» Exercise prompt: Go line by line through the data and copy those with the word "security".

» Material for this exercise:
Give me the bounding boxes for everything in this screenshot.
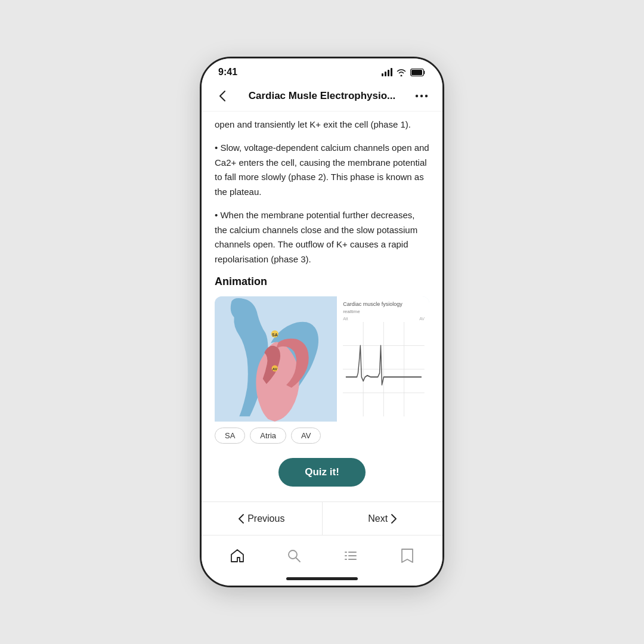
nav-list[interactable] — [322, 535, 379, 575]
svg-line-16 — [296, 558, 300, 562]
battery-icon — [410, 69, 426, 76]
ecg-chart — [343, 322, 425, 416]
tab-av[interactable]: AV — [291, 428, 321, 444]
wifi-icon — [396, 69, 407, 76]
heart-illustration: SA AV — [215, 296, 337, 422]
previous-label: Previous — [247, 513, 284, 524]
next-label: Next — [368, 513, 388, 524]
tab-atria[interactable]: Atria — [250, 428, 286, 444]
chevron-right-icon — [391, 514, 397, 524]
page-title: Cardiac Musle Electrophysio... — [237, 90, 407, 102]
svg-rect-17 — [345, 552, 347, 553]
svg-rect-22 — [348, 559, 357, 560]
svg-text:AV: AV — [273, 367, 278, 371]
bottom-nav — [202, 535, 442, 575]
signal-icon — [382, 68, 392, 76]
animation-widget[interactable]: SA AV Cardiac muscle fysiology realtime — [215, 296, 429, 447]
svg-rect-1 — [411, 70, 422, 75]
svg-point-2 — [416, 95, 418, 97]
svg-rect-20 — [348, 555, 357, 556]
ecg-time-row: Att AV — [343, 317, 425, 321]
phone-frame: 9:41 — [200, 57, 444, 587]
svg-rect-18 — [348, 552, 357, 553]
nav-search[interactable] — [265, 535, 322, 575]
paragraph-2: • Slow, voltage-dependent calcium channe… — [215, 141, 429, 200]
ecg-panel: Cardiac muscle fysiology realtime Att AV — [337, 296, 429, 422]
heart-panel: SA AV — [215, 296, 337, 422]
status-bar: 9:41 — [202, 58, 442, 81]
ecg-realtime: realtime — [343, 309, 425, 314]
nav-home[interactable] — [209, 535, 265, 575]
back-button[interactable] — [212, 86, 233, 106]
navigation-bar: Cardiac Musle Electrophysio... — [202, 81, 442, 112]
animation-title: Animation — [215, 275, 429, 288]
svg-point-3 — [420, 95, 423, 97]
status-time: 9:41 — [218, 67, 237, 78]
ecg-label: Cardiac muscle fysiology — [343, 301, 425, 308]
quiz-button-wrap: Quiz it! — [215, 458, 429, 487]
nav-bookmark[interactable] — [379, 535, 435, 575]
paragraph-1: open and transiently let K+ exit the cel… — [215, 117, 429, 132]
search-icon — [287, 549, 301, 563]
home-icon — [230, 548, 245, 564]
tab-sa[interactable]: SA — [215, 428, 245, 444]
status-icons — [382, 68, 426, 76]
content-area[interactable]: open and transiently let K+ exit the cel… — [202, 112, 442, 501]
more-button[interactable] — [411, 86, 432, 106]
paragraph-3: • When the membrane potential further de… — [215, 208, 429, 267]
next-button[interactable]: Next — [323, 502, 443, 535]
pagination-bar: Previous Next — [202, 501, 442, 535]
svg-rect-21 — [345, 559, 347, 560]
list-icon — [343, 549, 358, 563]
quiz-button[interactable]: Quiz it! — [278, 458, 366, 487]
chevron-left-icon — [239, 514, 244, 524]
svg-text:SA: SA — [272, 332, 278, 336]
home-indicator — [286, 577, 358, 580]
bookmark-icon — [401, 548, 414, 564]
svg-rect-19 — [345, 555, 347, 556]
previous-button[interactable]: Previous — [202, 502, 323, 535]
animation-tabs: SA Atria AV — [215, 428, 429, 444]
svg-point-4 — [425, 95, 428, 97]
animation-panels: SA AV Cardiac muscle fysiology realtime — [215, 296, 429, 422]
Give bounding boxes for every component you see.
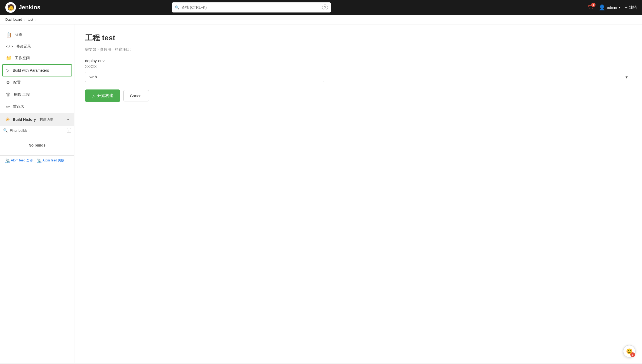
filter-shortcut-key: / <box>67 128 71 133</box>
deploy-env-select[interactable]: web staging production <box>85 72 324 82</box>
main-content: 工程 test 需要如下参数用于构建项目: deploy-env XXXXX w… <box>74 24 642 363</box>
sidebar: 📋 状态 </> 修改记录 📁 工作空间 ▷ Build with Parame… <box>0 24 74 363</box>
logout-button[interactable]: ↪ 注销 <box>624 5 637 10</box>
sidebar-item-workspace-label: 工作空间 <box>15 56 30 61</box>
atom-feeds: 📡 Atom feed 全部 📡 Atom feed 失败 <box>0 155 74 165</box>
sidebar-item-workspace[interactable]: 📁 工作空间 <box>0 52 74 64</box>
sidebar-item-status-label: 状态 <box>15 32 22 37</box>
sidebar-item-rename-label: 重命名 <box>13 104 24 109</box>
atom-feed-all-icon: 📡 <box>5 159 10 163</box>
workspace-icon: 📁 <box>6 55 12 61</box>
status-icon: 📋 <box>6 32 12 38</box>
security-badge-count: 1 <box>591 3 595 7</box>
param-name-label: deploy-env <box>85 58 631 63</box>
logout-icon: ↪ <box>624 5 628 10</box>
atom-feed-fail-link[interactable]: 📡 Atom feed 失败 <box>37 158 64 163</box>
delete-icon: 🗑 <box>6 92 11 97</box>
breadcrumb-test[interactable]: test <box>28 18 33 22</box>
search-bar: 🔍 ? <box>172 2 331 12</box>
action-buttons: ▷ 开始构建 Cancel <box>85 89 631 102</box>
cancel-button[interactable]: Cancel <box>123 90 149 101</box>
atom-feed-all-label: Atom feed 全部 <box>11 158 33 163</box>
sidebar-item-delete-label: 删除 工程 <box>14 92 30 97</box>
sidebar-item-build-with-params[interactable]: ▷ Build with Parameters <box>2 64 72 76</box>
atom-feed-fail-icon: 📡 <box>37 159 41 163</box>
sidebar-item-status[interactable]: 📋 状态 <box>0 29 74 41</box>
sidebar-item-configure[interactable]: ⚙ 配置 <box>0 76 74 89</box>
user-name-label: admin <box>607 5 617 10</box>
sidebar-item-changes-label: 修改记录 <box>16 44 31 49</box>
header-right: 🛡 1 👤 admin ▾ ↪ 注销 <box>588 4 637 11</box>
param-desc-label: XXXXX <box>85 65 631 68</box>
no-builds-message: No builds <box>0 135 74 155</box>
filter-search-icon: 🔍 <box>3 128 8 132</box>
start-build-label: 开始构建 <box>97 93 113 98</box>
build-history-title: Build History <box>13 117 36 122</box>
breadcrumb: Dashboard › test › <box>0 15 642 24</box>
jenkins-logo-icon: 🧑 <box>5 2 16 13</box>
app-header: 🧑 Jenkins 🔍 ? 🛡 1 👤 admin ▾ ↪ 注销 <box>0 0 642 15</box>
page-layout: 📋 状态 </> 修改记录 📁 工作空间 ▷ Build with Parame… <box>0 24 642 363</box>
logout-label: 注销 <box>629 5 637 10</box>
configure-icon: ⚙ <box>6 80 10 85</box>
rename-icon: ✏ <box>6 104 10 110</box>
atom-feed-all-link[interactable]: 📡 Atom feed 全部 <box>5 158 33 163</box>
floating-badge-count: 3 <box>630 352 635 357</box>
floating-help-button[interactable]: 😊 3 <box>623 345 636 358</box>
build-history-sun-icon: ☀ <box>5 116 10 123</box>
atom-feed-fail-label: Atom feed 失败 <box>43 158 64 163</box>
select-chevron-down-icon: ▾ <box>626 74 628 79</box>
breadcrumb-sep-1: › <box>24 18 26 22</box>
breadcrumb-dashboard[interactable]: Dashboard <box>5 18 22 22</box>
build-history-header[interactable]: ☀ Build History 构建历史 ▾ <box>0 113 74 126</box>
user-avatar-icon: 👤 <box>599 4 605 11</box>
param-select-wrapper: web staging production ▾ <box>85 72 631 82</box>
security-badge[interactable]: 🛡 1 <box>588 4 594 11</box>
start-build-button[interactable]: ▷ 开始构建 <box>85 89 120 102</box>
page-title: 工程 test <box>85 33 631 43</box>
jenkins-logo[interactable]: 🧑 Jenkins <box>5 2 40 13</box>
build-history-zh-label: 构建历史 <box>40 117 53 122</box>
sidebar-item-rename[interactable]: ✏ 重命名 <box>0 101 74 113</box>
breadcrumb-sep-2: › <box>35 18 36 22</box>
filter-builds-input[interactable] <box>10 129 65 132</box>
changes-icon: </> <box>6 44 13 49</box>
search-input[interactable] <box>181 5 320 10</box>
user-menu[interactable]: 👤 admin ▾ <box>599 4 620 11</box>
sidebar-item-configure-label: 配置 <box>13 80 21 85</box>
build-params-icon: ▷ <box>6 67 10 73</box>
search-help-icon[interactable]: ? <box>322 5 328 10</box>
start-build-play-icon: ▷ <box>92 93 95 98</box>
sidebar-item-changes[interactable]: </> 修改记录 <box>0 41 74 52</box>
filter-builds-bar: 🔍 / <box>0 126 74 135</box>
sidebar-item-delete[interactable]: 🗑 删除 工程 <box>0 89 74 101</box>
page-subtitle: 需要如下参数用于构建项目: <box>85 47 631 52</box>
sidebar-item-build-with-params-label: Build with Parameters <box>13 68 49 72</box>
user-menu-chevron-icon: ▾ <box>619 6 620 9</box>
jenkins-logo-text: Jenkins <box>19 4 40 11</box>
search-icon: 🔍 <box>175 5 179 10</box>
build-history-chevron-icon: ▾ <box>67 118 69 121</box>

» Solution below:
security-badge-count: 1 <box>591 3 595 7</box>
security-badge[interactable]: 🛡 1 <box>588 4 594 11</box>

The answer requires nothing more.